Selain meningkatkan kualitas pelayanan publik berbasis elektronik, pemerintah juga dituntut lebih responsif dan akuntabel dalam memberi layanan kepada publik. Layaknya sektor swasta yang fokus pada konsumen melalui marketing ataupun pemasaran. Mintz (2006) mengatakan marketing merupakan salah satu strategi yang biasanya digunakan oleh sektor swasta yang dapat diterapkan pada sektor publik untuk meningkatkan pelayanan.
Tujuan dan manfaat dari penerapan marketing di sektor publik, seperti yang disebutkan oleh Kotler & Lee (2017), termasuk meningkatkan pendapatan, meningkatkan pemanfaatan layanan, meningkatkan pembelian produk pemerintah, meningkatkan kepatuhan hukum masyarakat, meningkatkan kesehatan dan keamanan publik, mendorong perilaku pro lingkungan, menurunkan biaya penyelenggaraan layanan, meningkatkan kepuasan pelanggan, dan mendapatkan dukungan masyarakat.

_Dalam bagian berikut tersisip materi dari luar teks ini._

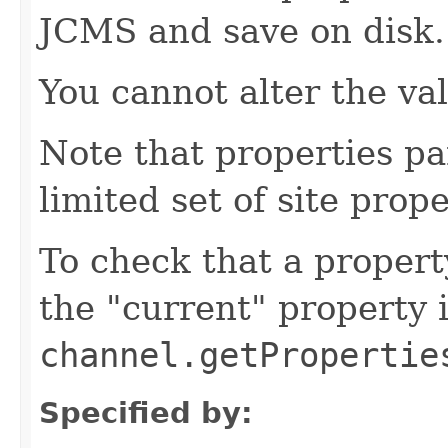
JCMS and save on disk.
You cannot alter the va
Note that properties pa
limited set of site prope
To check that a propert
the "current" property 
channel.getPropertie
Specified by:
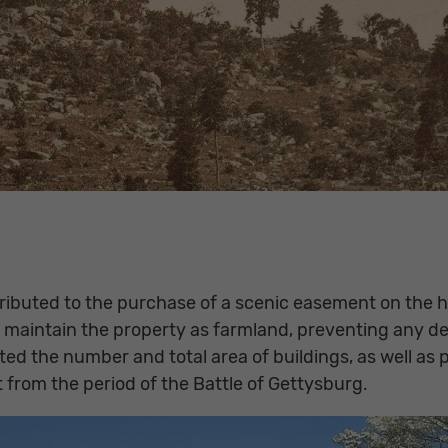
ntributed to the purchase of a scenic easement on the
maintain the property as farmland, preventing any d
imited the number and total area of buildings, as well a
t from the period of the Battle of Gettysburg.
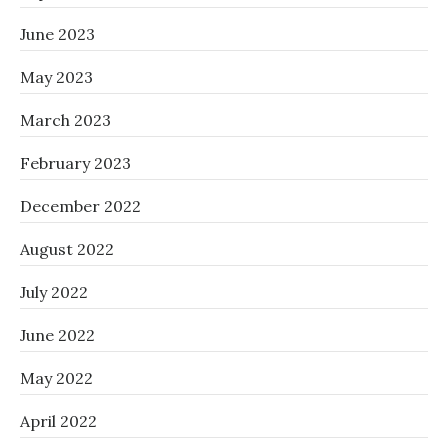
June 2023
May 2023
March 2023
February 2023
December 2022
August 2022
July 2022
June 2022
May 2022
April 2022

Penelitian yang dilakukan penulis di Dinas Perizinan dan Penanaman Modal Kabupaten Ogan Komering Ilir bertujuan untuk menganalisis pengaruh kualitas pelayanan elektronik dan pemasaran sektor publik terhadap kepuasan pengguna aplikasi OSS RB menggunakan teori yang digunakan yaitu E-Service Quality (Parasuraman dan Maholtra) yang terdiri dari dimensi fulfilment, system availibility, privacy dan Teori Marketing Mix 4PS (Kotlet dan keller) dengan dimensi Product, Prices, Place, dan Promotion serta mengukur tingkat kepuasan menggunakan Net Promotter Skor (NPS)
Populasi dalam penelitian adalah pemohon izin melalui sistem OSS RB pada Dinas Perizinan Penanaman Modal Satu Pintu (DPMPTSP) Kabupaten Ogan Komering Ilir tahun 2022 sebanyak 2.000 pelanggan.
Jumlah sampel sebanyak 100 orang dihitung menggunakan rumus slovin. Jenis penelitian deskriptif eksplanatori dengan pendekatan kuantitatif. Data dianalisis menggunakan uji statistik deskriptif dan analisis inferensial. Sementara hipotesis diuji dengan uji parsial (t) dan uji simultan (f) dan tingkat kepuasan diuji dengan skala Net Promoter Score (NPS)
Hasil riset menunjukkan Responden merasa puas menggunakan aplikasi OSS RB dalam mengurus perizinan pada Dinas Penanaman Modal dan Pelayanan Terpadu Satu Pintu (DPMPTSP) Kabupaten Ogan Komering Ilir dan akan merekomendasikan layanan tersebut kepada orang lain. Berdasarkan uji statistik yang dilakukan, didapati, semakin baik kualitas pelayanan elektonik dan upaya pemasaran sektor publik maka akan semakin puas pengguna layanan OSS RB di Dinas Penanaman Modal dan Pelayanan Terpadu Satu Pintu Kabupaten Ogan Komering Ilir kepada orang lain
Penelitian ini mendapati, Dimensi Product pada variabel pemasaran sektor publik berpengaruh positif tidak signifikan pada kepuasan masyarakat pengguna OSS RB. Penyebabnya antara lain; Menurut responden aplikasi OSS RB masih membingungkan akibat fitur yang banyak, Sebagian besar pengguna layanan OSS RB berusia diatas 35 tahun sehingga belum terbiasa dalam pemanfaatan teknologi untuk mengurus perizinan, Meski layanan perizinan melalui OSS RB sudah terpadu namun proses integrasi dengan sistem pelayanan digital sektoral belum maksimal.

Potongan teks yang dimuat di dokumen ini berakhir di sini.